Humiliation is often motivated by class, carried out by lower-class morals police—both men and women—against higher-class Westernized women. A friend of mine was once stopped by the morals police because she was wearing pants and a parka that covered only her hips. But she was not wearing makeup; her head was covered with a small cotton scarf; she didn’t dye her hair and a few gray strands were showing; she was wearing the cheap blue plastic sandals favored by the poor. “The notion of a
‘bad-hejab
woman’ is a loose, Westernized woman,” she recalled. “I was just badly dressed. He was totally confused. And so he gave up.”
Many women interpreted Khatami’s election as President to mean that they could loosen up in the way they dressed. So more hair began to show in Tehran than at any time since the early years of the revolution. A lot more makeup too. The President’s mother and his wife wore makeup, so why not other women?

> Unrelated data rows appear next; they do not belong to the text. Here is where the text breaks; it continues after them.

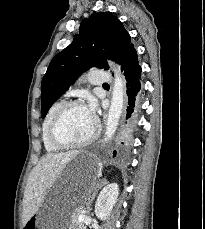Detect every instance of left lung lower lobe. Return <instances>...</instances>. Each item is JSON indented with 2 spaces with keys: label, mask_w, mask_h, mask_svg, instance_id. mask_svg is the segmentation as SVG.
<instances>
[{
  "label": "left lung lower lobe",
  "mask_w": 205,
  "mask_h": 229,
  "mask_svg": "<svg viewBox=\"0 0 205 229\" xmlns=\"http://www.w3.org/2000/svg\"><path fill=\"white\" fill-rule=\"evenodd\" d=\"M118 63L121 65L127 81L128 106L126 109V122L123 128V138L120 143V152L125 153L132 143L141 104V67L138 64L137 52L133 44H130L122 52ZM115 155L116 152H114Z\"/></svg>",
  "instance_id": "left-lung-lower-lobe-1"
}]
</instances>
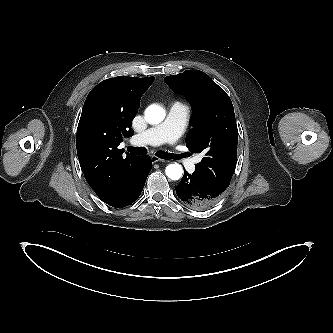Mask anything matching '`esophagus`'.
<instances>
[{"mask_svg":"<svg viewBox=\"0 0 333 333\" xmlns=\"http://www.w3.org/2000/svg\"><path fill=\"white\" fill-rule=\"evenodd\" d=\"M151 161H152V163H156V162H164V160L163 159H161V158H159V157H157V156H151Z\"/></svg>","mask_w":333,"mask_h":333,"instance_id":"1","label":"esophagus"}]
</instances>
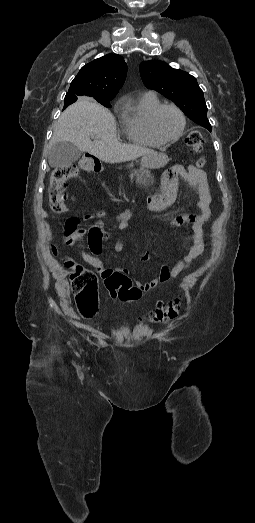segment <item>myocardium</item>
<instances>
[{"label": "myocardium", "instance_id": "myocardium-1", "mask_svg": "<svg viewBox=\"0 0 255 523\" xmlns=\"http://www.w3.org/2000/svg\"><path fill=\"white\" fill-rule=\"evenodd\" d=\"M165 108H173L179 114V116L181 118V128H180L178 134L175 137L170 138V139L162 138L158 134V132L156 130V126H155V122H156V118H157L158 114L160 113L161 110H163ZM185 128H186V116H185L184 112L177 105L172 104V103L160 104L152 111L150 118H149V129H150L151 135L155 139H157L159 142L164 143V144L177 141L183 135Z\"/></svg>", "mask_w": 255, "mask_h": 523}]
</instances>
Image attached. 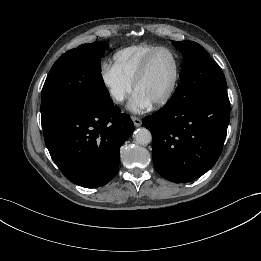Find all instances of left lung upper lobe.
Wrapping results in <instances>:
<instances>
[{"instance_id": "5c2ea615", "label": "left lung upper lobe", "mask_w": 261, "mask_h": 261, "mask_svg": "<svg viewBox=\"0 0 261 261\" xmlns=\"http://www.w3.org/2000/svg\"><path fill=\"white\" fill-rule=\"evenodd\" d=\"M172 44L182 51L184 62L181 83L168 104L182 106L198 96L227 88L220 67L201 45L193 41H172Z\"/></svg>"}]
</instances>
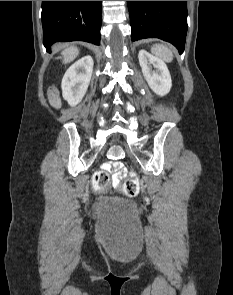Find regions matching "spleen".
<instances>
[{
  "label": "spleen",
  "instance_id": "1",
  "mask_svg": "<svg viewBox=\"0 0 233 295\" xmlns=\"http://www.w3.org/2000/svg\"><path fill=\"white\" fill-rule=\"evenodd\" d=\"M151 51L167 62H171L173 59V53H172L171 49L168 48L166 45L155 44L151 48Z\"/></svg>",
  "mask_w": 233,
  "mask_h": 295
}]
</instances>
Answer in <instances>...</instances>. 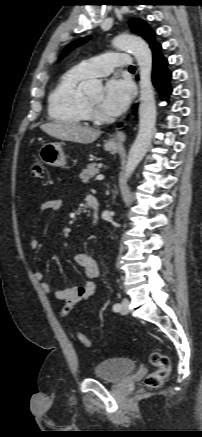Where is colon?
<instances>
[{"mask_svg":"<svg viewBox=\"0 0 202 437\" xmlns=\"http://www.w3.org/2000/svg\"><path fill=\"white\" fill-rule=\"evenodd\" d=\"M30 173L33 178H43L44 167L39 159L32 160L30 165ZM76 337L84 346H91L90 340L83 333L77 332ZM150 361L156 369L145 377L144 385L146 388L154 389L160 387L165 378L168 376L171 369V364L169 358L159 352L152 353L150 356Z\"/></svg>","mask_w":202,"mask_h":437,"instance_id":"colon-1","label":"colon"}]
</instances>
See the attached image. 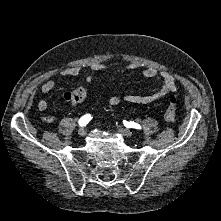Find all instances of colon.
Returning <instances> with one entry per match:
<instances>
[{"mask_svg": "<svg viewBox=\"0 0 221 221\" xmlns=\"http://www.w3.org/2000/svg\"><path fill=\"white\" fill-rule=\"evenodd\" d=\"M87 94L85 88H80L72 92L68 99L71 103L80 102ZM164 119L168 123H174L176 120V97L174 94H169L167 100V108L164 114Z\"/></svg>", "mask_w": 221, "mask_h": 221, "instance_id": "obj_1", "label": "colon"}]
</instances>
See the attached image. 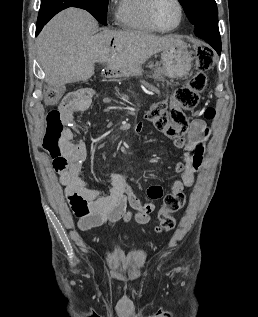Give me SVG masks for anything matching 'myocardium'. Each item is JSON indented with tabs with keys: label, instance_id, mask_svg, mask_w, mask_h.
<instances>
[{
	"label": "myocardium",
	"instance_id": "1",
	"mask_svg": "<svg viewBox=\"0 0 258 317\" xmlns=\"http://www.w3.org/2000/svg\"><path fill=\"white\" fill-rule=\"evenodd\" d=\"M159 0H151L148 7H147V19L148 21L152 24V26L160 31V32H170V31H173L175 30L181 23L182 21V18H183V7H182V3L180 0H175V2L177 3L178 5V10H179V15H178V19H177V22L169 27V28H162L160 27L157 22L155 21L154 17H153V8L155 6V4L158 2Z\"/></svg>",
	"mask_w": 258,
	"mask_h": 317
}]
</instances>
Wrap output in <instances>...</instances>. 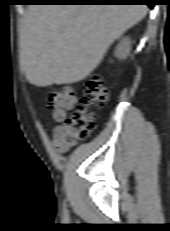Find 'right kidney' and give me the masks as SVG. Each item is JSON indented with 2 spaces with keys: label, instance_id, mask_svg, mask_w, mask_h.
I'll use <instances>...</instances> for the list:
<instances>
[{
  "label": "right kidney",
  "instance_id": "1",
  "mask_svg": "<svg viewBox=\"0 0 170 231\" xmlns=\"http://www.w3.org/2000/svg\"><path fill=\"white\" fill-rule=\"evenodd\" d=\"M131 50V41L128 37L123 38L115 50V55L120 59H125Z\"/></svg>",
  "mask_w": 170,
  "mask_h": 231
}]
</instances>
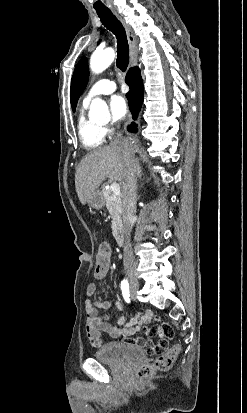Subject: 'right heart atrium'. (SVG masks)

I have seen that easing in the rules at the Laleh Hotel. For years, the security guard there would greet me politely every day in Persian with the same message: “Fix your
hejab,
madam.” I would smile and tell him I was not a Muslim. In early 1998, months after after Khatami’s election, he just said hello. So, I even dared to shed the appliquéd raw-silk coat I normally wear (already a stare-getting getup) for a pantsuit. No one seemed to mind that I had legs. Then I tried it on the streets. There were no consequences.

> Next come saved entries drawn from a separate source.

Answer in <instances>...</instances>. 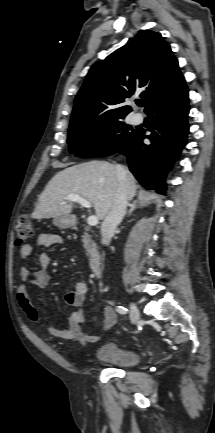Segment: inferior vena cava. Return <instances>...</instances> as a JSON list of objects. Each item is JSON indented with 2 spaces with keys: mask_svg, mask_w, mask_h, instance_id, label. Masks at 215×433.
<instances>
[{
  "mask_svg": "<svg viewBox=\"0 0 215 433\" xmlns=\"http://www.w3.org/2000/svg\"><path fill=\"white\" fill-rule=\"evenodd\" d=\"M116 171L119 180V188L115 194L111 208L101 224L102 242L105 245H109L116 227L121 223L126 214V208L128 205V198L124 184L125 169L120 165H116Z\"/></svg>",
  "mask_w": 215,
  "mask_h": 433,
  "instance_id": "inferior-vena-cava-1",
  "label": "inferior vena cava"
}]
</instances>
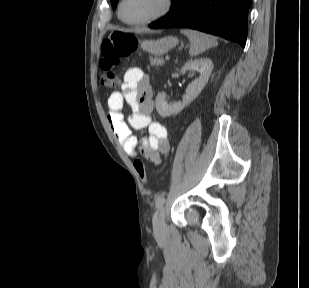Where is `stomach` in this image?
Returning <instances> with one entry per match:
<instances>
[{
  "instance_id": "0dacf381",
  "label": "stomach",
  "mask_w": 309,
  "mask_h": 288,
  "mask_svg": "<svg viewBox=\"0 0 309 288\" xmlns=\"http://www.w3.org/2000/svg\"><path fill=\"white\" fill-rule=\"evenodd\" d=\"M177 44L178 39L176 37L168 36L158 40H145L141 43V47L155 56H160L167 53Z\"/></svg>"
}]
</instances>
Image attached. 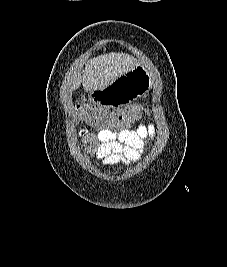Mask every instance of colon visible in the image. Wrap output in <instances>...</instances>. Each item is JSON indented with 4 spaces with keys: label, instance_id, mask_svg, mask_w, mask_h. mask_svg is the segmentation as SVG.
Instances as JSON below:
<instances>
[{
    "label": "colon",
    "instance_id": "1",
    "mask_svg": "<svg viewBox=\"0 0 227 267\" xmlns=\"http://www.w3.org/2000/svg\"><path fill=\"white\" fill-rule=\"evenodd\" d=\"M148 88V87H147ZM102 104L78 105L75 114L78 119L87 120L95 130H125V125H133V120L147 116V111H140L139 105H130L126 110H102ZM112 119V120H109Z\"/></svg>",
    "mask_w": 227,
    "mask_h": 267
}]
</instances>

For years, I asked people in authority whether women—foreigners in particular—could wear hats. I never found a religious scholar who could cite a specific ban in the Koran against hats for women. And I never got a consistent answer. Former President Rafsanjani’s wife, Effat Marashi, once told me I didn’t even have to wear a scarf. “If it were up to me, I wouldn’t have forced you,” she said. “Non-Muslim women can go out any way they want in our religion. They should dress just the way they always dress.”
“May I go around Iran with no scarf, then?” I asked.
“You may,” she giggled. “But you wouldn’t.”
By contrast, President Khatami’s wife, Zohreh Sadeghi, took a harder line. “Our culture requires the scarf,” she told me when we met. “Usually it is unacceptable that foreign women wear hats.”
Foreign tourists visiting Iran also began to test the limits. On a tour I took with some Americans in the fall of 1998, the guide made the mistake of telling our group that women did not have to wear the poorly sewn, ankle-length polyester coats handed out to us at orientation. Some women donned their husbands’ shirts over pants. One woman began wearing a floppy canvas hat from one of those fishing-and-camping catalogues. And she got away with it. Some of us even dared to go bareheaded on the tour bus, which caused major rubbernecking.